The online GTEx portal (https://www.gtexportal.org/home/) was used to determine whether any of the genome-wide significant variants for each phenotype were eQTL⁹.

Results

We conducted a genome-wide association study testing the effect of 7,826,341 variants on three depression phenotypes using up to 322,580 UK Biobank participants. The study demographics for each UK Biobank phenotype and within the case and control groups are provided in Table 1.

View this table:

Table 1.

Number of individuals, number of each sex, mean age in years, age range in years for each of the assessed UK Biobank phenotypes and within the respective case and control groups

The estimated SNP-based heritabilities, genetic correlations between each UK Biobank phenotype and genetic correlations with a clinically defined MDD phenotype and obtained from the study conducted by the Major Depressive Disorder Working Group of the Psychiatric Genomics Consortium. ⁵ and a neuroticism phenotype¹⁵ for each UK Biobank phenotype are provided in Table 2.

View this table:

Table 2.

The SNP-based heritability (h²), the genetic correlations (r_g) between each UK Biobank phenotype and the r_g with a depression and a neuroticism phenotype obtained from separate studies† for each of the assessed UK Biobank phenotypes.

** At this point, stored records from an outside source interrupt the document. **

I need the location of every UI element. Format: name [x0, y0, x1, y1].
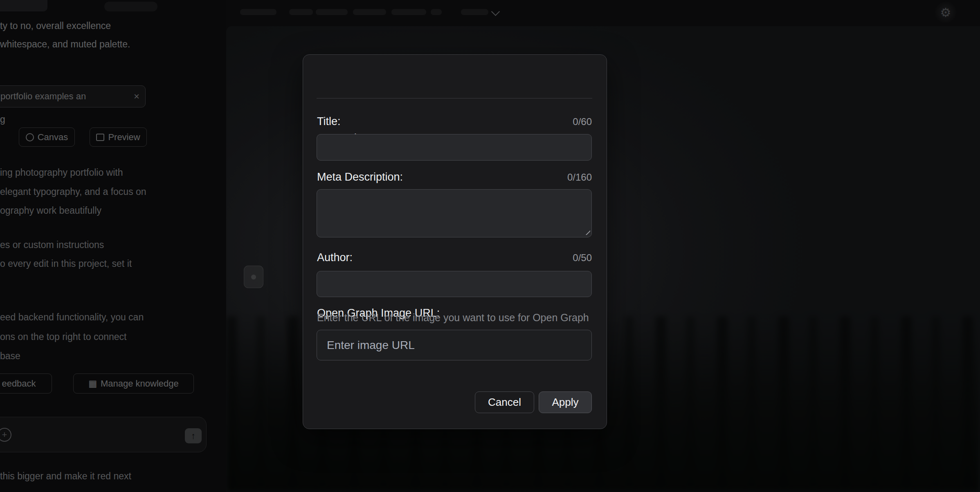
title-input[interactable] — [317, 134, 592, 161]
meta-description-counter: 0/160 — [567, 172, 592, 183]
divider — [317, 98, 592, 98]
author-field-row: Author: 0/50 — [317, 251, 592, 264]
cancel-button[interactable]: Cancel — [475, 391, 534, 413]
og-image-url-input[interactable] — [317, 330, 592, 360]
settings-dialog: Settings — [303, 54, 607, 429]
meta-description-field-row: Meta Description: 0/160 — [317, 171, 592, 183]
apply-button[interactable]: Apply — [539, 391, 592, 413]
meta-description-textarea[interactable] — [317, 189, 592, 237]
og-image-helper-text: Enter the URL of the image you want to u… — [317, 312, 592, 324]
title-label: Title: — [317, 115, 341, 128]
apply-button-label: Apply — [552, 396, 578, 409]
title-field-row: Title: 0/60 — [317, 115, 592, 128]
author-counter: 0/50 — [573, 252, 592, 264]
author-input[interactable] — [317, 271, 592, 297]
author-label: Author: — [317, 251, 353, 264]
meta-description-label: Meta Description: — [317, 171, 403, 183]
cancel-button-label: Cancel — [488, 396, 521, 409]
title-counter: 0/60 — [573, 116, 592, 127]
app-window: ⚙ ty to no, overall excellence whitespac… — [0, 0, 980, 492]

There were 1,643 variants that were genome-wide significant (P < 5 × 10⁻⁸) for an association with broad depression, of which 14 were independent (Table 3). The association analysis of probable MDD identified 20 variants with P < 5 × 10⁻⁸ and of these two were independent (Table 4). There was one independent genome-wide significant variant for ICD-coded MDD (Table 5). Manhattan plots of all the variants analysed are provided in Figures 1, 2, and 3 for broad depression, probable MDD, and ICD-coded MDD, respectively. Q-Q plots of the observed P-values on those expected are provided in Supplementary Figures 1, 2, and 3 for broad depression, probable MDD, and ICD-coded MDD, respectively. There were 4,390, 189 and 108 variants with P < 1 × 10⁻⁶ for an association with broad depression (see Supplementary Table 1), probable MDD (see Supplementary Table 2), and ICD-coded MDD (see Supplementary Table 3), respectively. None of the phenotypes examined provided evidence of inflation of the test statistics due to population stratification (see Supplementary Table 4).

View this table:

Table 3.

Independent variants with a genome-wide significant (P < 5 × 10⁻⁸) association with broad depression

View this table:

Table 4.

Independent variants with a genome-wide significant (P < 5 × 10⁻⁸) association with probable MDD

View this table:

Table 5.

Independent variants with a genome-wide significant (P < 5 × 10⁻⁸) association with ICD-coded MDD

Figure 1.

Manhattan plot of the observed –log₁₀ P-values of each variant for an association with broad depression in the UK Biobank cohort. Variants are positioned according to the GRCh37 assembly.

Figure 2.

Manhattan plot of the observed –log₁₀ P-values of each variant for an association with probable MDD in the UK Biobank cohort. Variants are positioned according to the GRCh37 assembly.

Figure 3.

Manhattan plot of the observed –log₁₀ P-values of each variant for an association with ICD-coded MDD in the UK Biobank cohort. Variants are positioned according to the GRCh37 assembly.